Au fait, pourquoi les théâtres sont-ils fermés ?
Voilà plus de 100 jours que les lieux de culture sont fermés, dont 55 depuis que le reste des activités ont pu reprendre. 55 jours durant lesquels la situation sanitaire et politique n’a connu aucune amélioration (et s’est même dégradée). Pire, les perspectives de réouverture ne se dessinent pas plus clairement après ces 55 jours. La Ministre reste “au travail pour définir des protocoles pouvant permettre une ouverture durable”, travail qu’elle mettait déjà en avant le 11 décembre dernier. Or, comme Roselyne Bachelot l’explique ce matin du 8 février 2021 (notre décryptage complet de cette intervention), “les guides de bonnes pratiques qui avaient été établis pour la réouverture après la première fermeture restent plus que jamais d’actualité” et aucune explication n’a été donnée à ce stade sur les raisons pour lesquelles ces protocoles ne peuvent suffire à une réouverture immédiate.
De fait, lors de la fermeture des théâtres il y a 100 jours, la logique était celle du confinement et du renoncement pour tous les lieux ne relevant pas de la "première nécessité" (pour reprendre le nouvel élément de langage ayant remplacé le désastreux “non essentiels”). Le Président de la République, le Premier Ministre et la Ministre de la Culture s’accordaient alors sur la sécurité que présentaient pourtant les lieux de spectacle grâce aux protocoles mis en place et au sérieux de leur mise en œuvre.
Puis, lorsque le 10 décembre, le Premier ministre annonçait que le déconfinement ne concernerait pas les lieux de culture, la raison invoquée était alors les flux générés : “ouvrir les lieux de culture mettrait 40.000 personnes dans les rues de Paris”, expliquait Roselyne Bachelot, alors que la sécurité sanitaire régnant dans les théâtres était de nouveau reconnue.
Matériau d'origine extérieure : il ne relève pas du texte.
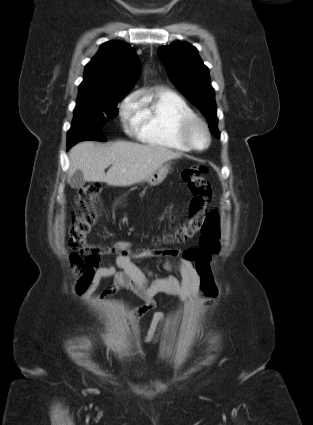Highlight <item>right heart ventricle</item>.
<instances>
[{
  "label": "right heart ventricle",
  "mask_w": 313,
  "mask_h": 425,
  "mask_svg": "<svg viewBox=\"0 0 313 425\" xmlns=\"http://www.w3.org/2000/svg\"><path fill=\"white\" fill-rule=\"evenodd\" d=\"M187 102L169 90H154L138 99L135 131L138 138L151 146L187 152L191 149L179 136L183 120L195 117Z\"/></svg>",
  "instance_id": "obj_1"
}]
</instances>
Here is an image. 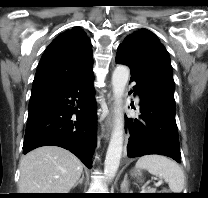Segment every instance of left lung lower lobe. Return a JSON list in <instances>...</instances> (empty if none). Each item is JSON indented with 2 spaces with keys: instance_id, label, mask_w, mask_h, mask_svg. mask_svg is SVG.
<instances>
[{
  "instance_id": "left-lung-lower-lobe-1",
  "label": "left lung lower lobe",
  "mask_w": 208,
  "mask_h": 198,
  "mask_svg": "<svg viewBox=\"0 0 208 198\" xmlns=\"http://www.w3.org/2000/svg\"><path fill=\"white\" fill-rule=\"evenodd\" d=\"M116 63L129 66L130 81L136 82L133 91L137 92L140 97L139 119L126 118L130 133L127 146L128 156L160 154L180 162L175 104L137 74L127 54L121 49L117 51Z\"/></svg>"
}]
</instances>
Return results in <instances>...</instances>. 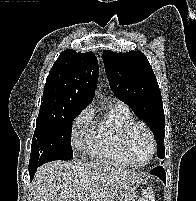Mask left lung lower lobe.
<instances>
[{"instance_id":"1","label":"left lung lower lobe","mask_w":196,"mask_h":201,"mask_svg":"<svg viewBox=\"0 0 196 201\" xmlns=\"http://www.w3.org/2000/svg\"><path fill=\"white\" fill-rule=\"evenodd\" d=\"M150 173L159 177L164 183H166V175L162 166L155 167Z\"/></svg>"}]
</instances>
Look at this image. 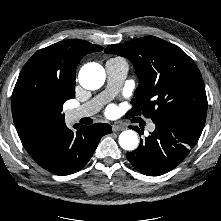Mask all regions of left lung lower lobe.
<instances>
[{"mask_svg":"<svg viewBox=\"0 0 221 221\" xmlns=\"http://www.w3.org/2000/svg\"><path fill=\"white\" fill-rule=\"evenodd\" d=\"M154 123L156 129L151 135L126 154L133 167L147 176L162 175L178 166L196 145L204 127L188 121ZM132 128L142 133L138 127Z\"/></svg>","mask_w":221,"mask_h":221,"instance_id":"obj_1","label":"left lung lower lobe"}]
</instances>
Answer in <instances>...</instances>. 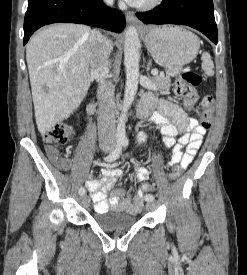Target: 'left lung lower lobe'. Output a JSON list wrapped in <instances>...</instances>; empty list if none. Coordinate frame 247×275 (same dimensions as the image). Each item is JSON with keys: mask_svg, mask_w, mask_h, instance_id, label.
<instances>
[{"mask_svg": "<svg viewBox=\"0 0 247 275\" xmlns=\"http://www.w3.org/2000/svg\"><path fill=\"white\" fill-rule=\"evenodd\" d=\"M146 24H179L195 28L217 44L212 0H163L151 11L136 13Z\"/></svg>", "mask_w": 247, "mask_h": 275, "instance_id": "obj_1", "label": "left lung lower lobe"}]
</instances>
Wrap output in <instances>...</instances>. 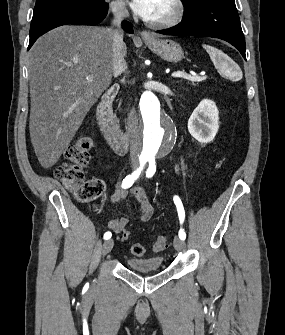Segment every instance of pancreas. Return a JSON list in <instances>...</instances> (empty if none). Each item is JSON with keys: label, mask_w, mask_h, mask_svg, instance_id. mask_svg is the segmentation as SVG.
Segmentation results:
<instances>
[{"label": "pancreas", "mask_w": 285, "mask_h": 335, "mask_svg": "<svg viewBox=\"0 0 285 335\" xmlns=\"http://www.w3.org/2000/svg\"><path fill=\"white\" fill-rule=\"evenodd\" d=\"M192 86H196V84H192Z\"/></svg>", "instance_id": "obj_1"}]
</instances>
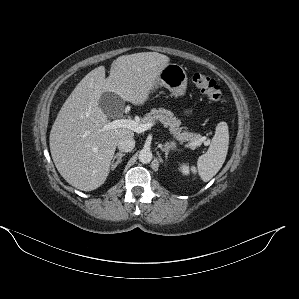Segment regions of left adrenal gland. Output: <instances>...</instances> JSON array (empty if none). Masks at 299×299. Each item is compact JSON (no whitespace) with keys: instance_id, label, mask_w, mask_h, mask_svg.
<instances>
[{"instance_id":"a2214340","label":"left adrenal gland","mask_w":299,"mask_h":299,"mask_svg":"<svg viewBox=\"0 0 299 299\" xmlns=\"http://www.w3.org/2000/svg\"><path fill=\"white\" fill-rule=\"evenodd\" d=\"M160 149H161L163 152H165V157H166V159H167V158H168L169 151H170V150H174L173 143H172V142H171V143L167 142V143H165L163 146H161Z\"/></svg>"}]
</instances>
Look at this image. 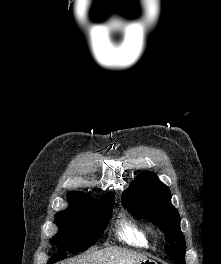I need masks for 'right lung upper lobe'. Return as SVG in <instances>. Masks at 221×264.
<instances>
[{
  "instance_id": "cb5924a9",
  "label": "right lung upper lobe",
  "mask_w": 221,
  "mask_h": 264,
  "mask_svg": "<svg viewBox=\"0 0 221 264\" xmlns=\"http://www.w3.org/2000/svg\"><path fill=\"white\" fill-rule=\"evenodd\" d=\"M67 197H68V200L70 202V206L68 209H71V210L84 209L85 207L91 205L92 203H94L96 201H100V200H95L94 198L88 196L85 193L77 192V191L69 192L67 194ZM109 198H114V195L106 194L103 197V200H106Z\"/></svg>"
}]
</instances>
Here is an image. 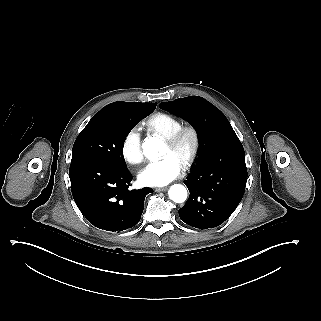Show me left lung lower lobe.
Returning <instances> with one entry per match:
<instances>
[{
    "mask_svg": "<svg viewBox=\"0 0 321 321\" xmlns=\"http://www.w3.org/2000/svg\"><path fill=\"white\" fill-rule=\"evenodd\" d=\"M247 182L242 144L223 147L197 164L185 181L190 196L180 219L199 229L219 226L237 208Z\"/></svg>",
    "mask_w": 321,
    "mask_h": 321,
    "instance_id": "left-lung-lower-lobe-1",
    "label": "left lung lower lobe"
}]
</instances>
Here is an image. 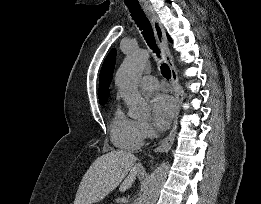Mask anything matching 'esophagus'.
<instances>
[{
    "mask_svg": "<svg viewBox=\"0 0 261 204\" xmlns=\"http://www.w3.org/2000/svg\"><path fill=\"white\" fill-rule=\"evenodd\" d=\"M142 9L145 12V14L147 15L148 19L150 20L153 29H154V33L156 36V39L159 43V46L162 50L163 53V57L165 62L168 64L170 71H171V82H172V86H173V91H174V97L176 100V104H177V110H176V117L174 120V124L172 127V130L170 131L169 135L162 141V143L155 149V153H163V152H168L171 148V146L173 145L174 139H175V135H176V131H177V124H178V116H179V105H180V93L178 91V74H177V70L175 68L169 47H168V43H167V38L163 29V26L159 20V18L157 17V15L155 14V12L153 11V9L148 6V5H142Z\"/></svg>",
    "mask_w": 261,
    "mask_h": 204,
    "instance_id": "34e87169",
    "label": "esophagus"
}]
</instances>
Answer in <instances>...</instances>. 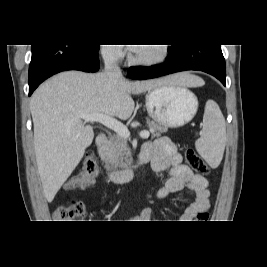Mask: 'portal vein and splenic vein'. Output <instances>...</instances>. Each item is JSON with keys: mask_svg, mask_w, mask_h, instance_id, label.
I'll return each instance as SVG.
<instances>
[{"mask_svg": "<svg viewBox=\"0 0 267 267\" xmlns=\"http://www.w3.org/2000/svg\"><path fill=\"white\" fill-rule=\"evenodd\" d=\"M80 117L84 120V122H99L104 126L114 130L122 138H129L130 136V132L125 125H123L121 122L108 115L102 113H93V114H80ZM149 135H150L149 131L140 132L141 138L147 139Z\"/></svg>", "mask_w": 267, "mask_h": 267, "instance_id": "1", "label": "portal vein and splenic vein"}]
</instances>
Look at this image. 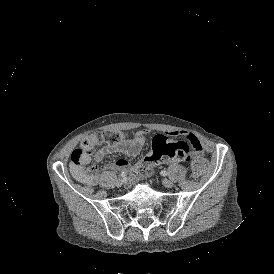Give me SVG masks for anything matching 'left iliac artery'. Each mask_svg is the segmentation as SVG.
<instances>
[{
	"label": "left iliac artery",
	"instance_id": "44dca946",
	"mask_svg": "<svg viewBox=\"0 0 274 274\" xmlns=\"http://www.w3.org/2000/svg\"><path fill=\"white\" fill-rule=\"evenodd\" d=\"M160 174H161L162 176H167V175H168V173H167L166 170H162Z\"/></svg>",
	"mask_w": 274,
	"mask_h": 274
}]
</instances>
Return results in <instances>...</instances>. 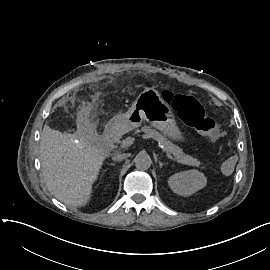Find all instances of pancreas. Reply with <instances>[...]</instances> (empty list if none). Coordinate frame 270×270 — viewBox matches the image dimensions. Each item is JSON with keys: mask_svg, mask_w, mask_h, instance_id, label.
I'll return each mask as SVG.
<instances>
[{"mask_svg": "<svg viewBox=\"0 0 270 270\" xmlns=\"http://www.w3.org/2000/svg\"><path fill=\"white\" fill-rule=\"evenodd\" d=\"M141 131L146 133L154 140L158 141L161 145H163L165 151L167 153H171L175 157V160H177L179 163L197 167L200 166L201 164L200 161H198L196 158H193L190 155H186L179 146L173 144L157 130L152 129L149 126H143L141 128Z\"/></svg>", "mask_w": 270, "mask_h": 270, "instance_id": "obj_1", "label": "pancreas"}]
</instances>
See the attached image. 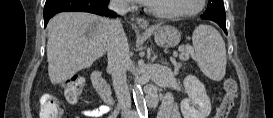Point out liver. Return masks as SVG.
I'll return each mask as SVG.
<instances>
[{"instance_id":"6515ba94","label":"liver","mask_w":273,"mask_h":118,"mask_svg":"<svg viewBox=\"0 0 273 118\" xmlns=\"http://www.w3.org/2000/svg\"><path fill=\"white\" fill-rule=\"evenodd\" d=\"M110 20L85 12H62L48 23L47 60L52 84L89 68L107 50Z\"/></svg>"}]
</instances>
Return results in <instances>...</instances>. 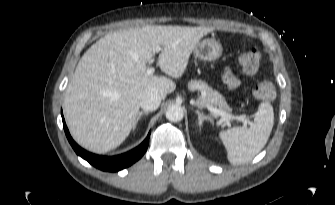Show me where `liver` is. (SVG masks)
I'll return each mask as SVG.
<instances>
[{
    "mask_svg": "<svg viewBox=\"0 0 335 205\" xmlns=\"http://www.w3.org/2000/svg\"><path fill=\"white\" fill-rule=\"evenodd\" d=\"M211 27L146 25L109 33L79 60L66 88L64 112L74 140L94 153L118 147L134 127L145 91L162 99L175 90L169 78L147 74L161 48L158 66L168 76L181 78L190 55Z\"/></svg>",
    "mask_w": 335,
    "mask_h": 205,
    "instance_id": "liver-1",
    "label": "liver"
}]
</instances>
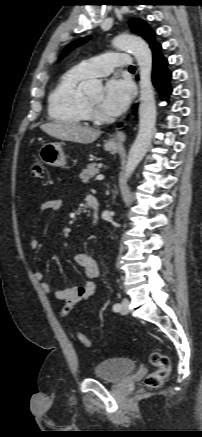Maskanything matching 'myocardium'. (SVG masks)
<instances>
[{"label": "myocardium", "mask_w": 202, "mask_h": 437, "mask_svg": "<svg viewBox=\"0 0 202 437\" xmlns=\"http://www.w3.org/2000/svg\"><path fill=\"white\" fill-rule=\"evenodd\" d=\"M85 100H86L89 111L91 113H94V114H99L98 105L96 103L92 102L87 96H85Z\"/></svg>", "instance_id": "f54148a6"}]
</instances>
Mais cet argument a dû être abandonné car il renvoyait, là encore, à l’idée d’une culture non-essentielle, des millions de personnes circulant alors dans les rues de Paris pour bien d’autres raisons. De même, la limite de 5.000 contaminations par jour, alors décisive, n'est plus du tout considérée comme un critère pour l'avenir (la Ministre parle désormais simplement d'une tendance à la baisse).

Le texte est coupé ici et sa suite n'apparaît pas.